I have a hive table (with compression) with definition like
create table temp1 (col1 string, col2 int)
partitioned by (col3 string, col4 string)
row format delimited
fields terminated by ','
escaped by '\\'
lines terminated by '\n'
stored as sequencefile;
When I do a simple select and insert (no reducers running) from another hive table to this table i see a unique pattern, data in this table with compression gets split in high no of files of very small size (table 1 : at times 1gb data gets split over 200-300 files thus increasing the no of blocks consumed though it should have spanned only 16blocks) due to this very high no of maps are formed when I query this new table. File size does not go beyond 245mb (table 2). Is there a setting to restrict this to 64mb (or multiple of 64mb or just a single file) as my block size is 64 mb and hence excess blocks will not get created.
TABLE 1
Name | Type | Size | Block Size
000000_0 | file | 30.22MB | 64 MB
000001_0 | file | 26.19MB | 64 MB
000002_0 | file | 25.19MB | 64 MB
000003_0 | file | 24.74MB | 64 MB
000004_0 | file | 24.54MB | 64 MB
..........
000031_0 | file | 0.9MB | 64 MB
TABLE 2
Name | Type | Size | Block Size
000000_0 | file | 245.02MB | 64 MB
000001_0 | file | 245.01MB | 64 MB
000002_0 | file | 244.53MB | 64 MB
000003_0 | file | 244.4MB | 64 MB
000004_0 | file | 198.21MB | 64 MB
The key part of the create table query that causes this is the
partitioned by
. This splits up the data into files and directories for each combination of the columns used. This allows for querying quickly on sets of them, but can create a large quantity of mappers when querying the entire table.I suggest you either reconsidering your usage of
partitioned by
or deal with the consequences of it.Does this usage of a large amount of blocks hurt you tremendously? As long as you are not creating millions of files/directories way below the block size you shouldn't have many issues with your NameNode handling them.

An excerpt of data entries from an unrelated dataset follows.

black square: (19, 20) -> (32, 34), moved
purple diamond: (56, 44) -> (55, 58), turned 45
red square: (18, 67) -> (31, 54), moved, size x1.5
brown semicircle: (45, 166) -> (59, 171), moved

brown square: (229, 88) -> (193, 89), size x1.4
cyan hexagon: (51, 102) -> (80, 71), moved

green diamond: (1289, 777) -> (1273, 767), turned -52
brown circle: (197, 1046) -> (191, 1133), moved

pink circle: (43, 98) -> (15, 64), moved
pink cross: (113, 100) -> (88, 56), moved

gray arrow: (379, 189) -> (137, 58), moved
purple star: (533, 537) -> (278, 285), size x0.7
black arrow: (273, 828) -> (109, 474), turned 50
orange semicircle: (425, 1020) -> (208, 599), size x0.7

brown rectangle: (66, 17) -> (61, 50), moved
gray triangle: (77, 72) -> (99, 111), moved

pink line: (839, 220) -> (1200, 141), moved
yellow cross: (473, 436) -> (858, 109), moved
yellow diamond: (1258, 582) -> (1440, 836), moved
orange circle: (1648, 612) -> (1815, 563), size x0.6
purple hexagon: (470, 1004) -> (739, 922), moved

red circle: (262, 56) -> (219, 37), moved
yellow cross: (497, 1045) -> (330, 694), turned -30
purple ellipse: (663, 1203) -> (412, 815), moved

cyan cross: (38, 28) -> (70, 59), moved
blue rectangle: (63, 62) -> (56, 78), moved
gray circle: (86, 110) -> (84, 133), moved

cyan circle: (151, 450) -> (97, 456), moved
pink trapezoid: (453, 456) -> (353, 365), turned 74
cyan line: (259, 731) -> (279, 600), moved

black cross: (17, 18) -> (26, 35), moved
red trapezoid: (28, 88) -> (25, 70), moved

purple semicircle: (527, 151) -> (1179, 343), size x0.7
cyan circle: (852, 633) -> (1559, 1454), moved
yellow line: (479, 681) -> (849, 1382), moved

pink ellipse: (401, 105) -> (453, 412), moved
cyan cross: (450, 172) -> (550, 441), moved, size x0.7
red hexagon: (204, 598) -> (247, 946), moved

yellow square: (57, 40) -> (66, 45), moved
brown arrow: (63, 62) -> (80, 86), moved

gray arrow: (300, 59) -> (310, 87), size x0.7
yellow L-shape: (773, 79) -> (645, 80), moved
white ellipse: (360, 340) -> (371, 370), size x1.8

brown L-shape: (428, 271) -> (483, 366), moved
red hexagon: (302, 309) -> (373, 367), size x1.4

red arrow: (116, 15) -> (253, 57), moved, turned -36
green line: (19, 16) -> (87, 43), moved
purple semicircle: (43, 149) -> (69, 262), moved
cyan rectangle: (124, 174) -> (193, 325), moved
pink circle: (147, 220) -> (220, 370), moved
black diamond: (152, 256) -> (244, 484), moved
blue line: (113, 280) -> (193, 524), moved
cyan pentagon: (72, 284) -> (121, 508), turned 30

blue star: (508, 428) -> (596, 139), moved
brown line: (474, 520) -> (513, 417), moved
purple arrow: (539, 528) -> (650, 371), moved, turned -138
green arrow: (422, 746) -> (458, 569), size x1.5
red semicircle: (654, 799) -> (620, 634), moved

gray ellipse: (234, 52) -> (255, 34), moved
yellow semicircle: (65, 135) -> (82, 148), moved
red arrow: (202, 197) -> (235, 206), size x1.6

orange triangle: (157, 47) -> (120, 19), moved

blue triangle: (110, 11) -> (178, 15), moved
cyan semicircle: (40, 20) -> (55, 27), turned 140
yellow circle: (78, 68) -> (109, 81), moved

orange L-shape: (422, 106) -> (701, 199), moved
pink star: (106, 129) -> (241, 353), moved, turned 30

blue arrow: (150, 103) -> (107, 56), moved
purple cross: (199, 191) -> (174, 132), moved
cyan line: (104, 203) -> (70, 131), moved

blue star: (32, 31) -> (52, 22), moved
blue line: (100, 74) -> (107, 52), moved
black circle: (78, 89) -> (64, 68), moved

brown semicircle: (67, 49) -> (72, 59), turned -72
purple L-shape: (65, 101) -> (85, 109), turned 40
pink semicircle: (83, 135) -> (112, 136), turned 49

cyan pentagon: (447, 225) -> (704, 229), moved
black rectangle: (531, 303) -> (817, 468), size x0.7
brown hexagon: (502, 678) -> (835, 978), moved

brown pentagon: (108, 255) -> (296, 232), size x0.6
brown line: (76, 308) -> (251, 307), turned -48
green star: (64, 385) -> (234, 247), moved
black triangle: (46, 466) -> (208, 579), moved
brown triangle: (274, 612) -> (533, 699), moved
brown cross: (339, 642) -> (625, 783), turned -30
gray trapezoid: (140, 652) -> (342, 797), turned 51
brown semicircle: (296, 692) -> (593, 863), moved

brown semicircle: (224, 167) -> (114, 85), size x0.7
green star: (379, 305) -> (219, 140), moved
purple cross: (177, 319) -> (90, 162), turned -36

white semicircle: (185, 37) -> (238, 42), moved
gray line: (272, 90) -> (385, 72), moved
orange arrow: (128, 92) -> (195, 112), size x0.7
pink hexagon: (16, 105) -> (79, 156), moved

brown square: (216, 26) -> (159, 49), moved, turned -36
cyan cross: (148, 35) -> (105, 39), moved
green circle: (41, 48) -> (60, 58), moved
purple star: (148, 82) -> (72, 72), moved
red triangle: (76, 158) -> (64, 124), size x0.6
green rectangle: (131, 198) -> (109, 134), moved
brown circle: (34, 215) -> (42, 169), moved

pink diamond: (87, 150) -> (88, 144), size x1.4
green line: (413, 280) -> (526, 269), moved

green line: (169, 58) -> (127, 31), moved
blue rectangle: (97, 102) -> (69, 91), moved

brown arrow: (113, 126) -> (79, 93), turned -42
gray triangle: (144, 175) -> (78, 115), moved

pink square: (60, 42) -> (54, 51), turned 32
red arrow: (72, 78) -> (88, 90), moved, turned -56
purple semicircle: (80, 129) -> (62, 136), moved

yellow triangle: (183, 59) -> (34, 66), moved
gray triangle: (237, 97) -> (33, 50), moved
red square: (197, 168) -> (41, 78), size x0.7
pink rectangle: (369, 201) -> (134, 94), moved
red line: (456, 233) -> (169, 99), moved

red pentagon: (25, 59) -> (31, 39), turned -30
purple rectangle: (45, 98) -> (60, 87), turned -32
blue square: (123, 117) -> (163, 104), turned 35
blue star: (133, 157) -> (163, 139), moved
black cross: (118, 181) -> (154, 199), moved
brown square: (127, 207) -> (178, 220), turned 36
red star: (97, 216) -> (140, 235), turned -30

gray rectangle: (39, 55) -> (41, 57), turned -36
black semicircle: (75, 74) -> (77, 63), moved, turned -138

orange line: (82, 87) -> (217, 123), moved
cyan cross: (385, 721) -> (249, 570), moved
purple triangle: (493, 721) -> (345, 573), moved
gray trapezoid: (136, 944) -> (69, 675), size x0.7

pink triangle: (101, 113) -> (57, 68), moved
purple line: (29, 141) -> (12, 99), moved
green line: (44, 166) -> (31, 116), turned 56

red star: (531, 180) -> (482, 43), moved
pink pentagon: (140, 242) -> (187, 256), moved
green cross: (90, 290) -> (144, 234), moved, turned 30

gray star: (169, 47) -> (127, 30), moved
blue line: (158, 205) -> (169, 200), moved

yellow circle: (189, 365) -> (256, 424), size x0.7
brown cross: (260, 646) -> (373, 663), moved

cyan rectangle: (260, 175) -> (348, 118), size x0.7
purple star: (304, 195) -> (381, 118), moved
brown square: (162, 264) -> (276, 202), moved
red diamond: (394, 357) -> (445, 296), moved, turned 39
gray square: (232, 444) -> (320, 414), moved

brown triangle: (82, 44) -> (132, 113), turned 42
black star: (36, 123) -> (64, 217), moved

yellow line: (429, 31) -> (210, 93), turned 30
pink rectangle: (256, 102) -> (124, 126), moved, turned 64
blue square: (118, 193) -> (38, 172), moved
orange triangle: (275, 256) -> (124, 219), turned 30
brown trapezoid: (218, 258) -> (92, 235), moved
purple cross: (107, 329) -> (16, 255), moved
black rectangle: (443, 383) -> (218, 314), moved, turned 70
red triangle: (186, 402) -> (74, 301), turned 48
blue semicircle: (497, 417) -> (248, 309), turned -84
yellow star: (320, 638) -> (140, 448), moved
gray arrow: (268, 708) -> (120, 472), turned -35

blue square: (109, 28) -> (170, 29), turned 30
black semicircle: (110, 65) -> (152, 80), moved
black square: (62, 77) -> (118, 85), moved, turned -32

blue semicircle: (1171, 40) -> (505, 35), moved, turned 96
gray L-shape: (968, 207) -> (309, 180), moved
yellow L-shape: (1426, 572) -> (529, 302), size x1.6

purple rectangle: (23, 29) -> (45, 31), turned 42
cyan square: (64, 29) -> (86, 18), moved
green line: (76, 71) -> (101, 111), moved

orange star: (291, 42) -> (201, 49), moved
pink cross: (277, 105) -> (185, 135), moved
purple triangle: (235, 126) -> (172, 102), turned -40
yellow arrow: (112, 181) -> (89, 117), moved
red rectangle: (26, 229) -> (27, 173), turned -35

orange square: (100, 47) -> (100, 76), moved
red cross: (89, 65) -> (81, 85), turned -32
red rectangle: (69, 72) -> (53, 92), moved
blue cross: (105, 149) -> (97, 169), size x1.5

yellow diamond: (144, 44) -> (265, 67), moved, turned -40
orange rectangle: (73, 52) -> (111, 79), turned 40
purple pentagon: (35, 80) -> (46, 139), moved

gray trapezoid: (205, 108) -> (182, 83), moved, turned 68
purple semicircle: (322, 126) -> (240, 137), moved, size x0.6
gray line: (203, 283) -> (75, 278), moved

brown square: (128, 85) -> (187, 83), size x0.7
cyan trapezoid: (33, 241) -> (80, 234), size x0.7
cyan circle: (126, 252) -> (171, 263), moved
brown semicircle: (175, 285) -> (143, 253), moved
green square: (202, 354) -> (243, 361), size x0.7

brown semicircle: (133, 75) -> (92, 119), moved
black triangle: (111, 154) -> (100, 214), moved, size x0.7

As for the file sizes take a look at this: https://cwiki.apache.org/confluence/display/Hive/AdminManual+Configuration
Pay special attention to
hive.merge.mapfiles
,hive.merge.mapredfiles
,hive.merge.smallfiles.avgsize
,hive.merge.size.per.task
have solved the issue thanks to Bryan's who highlighted hive variables that control the query output format. I tested setting following hive variables in a session:
set hive.merge.mapredfiles=true
set hive.merge.size.per.task=256000000
set hive.merge.smallfiles.avgsize=256000000
So now inside a partition I am getting compressed files of size ~ 256mb. To permanently set these variables create a .hiverc file with the same statements in home directory of that user.
Hope this helps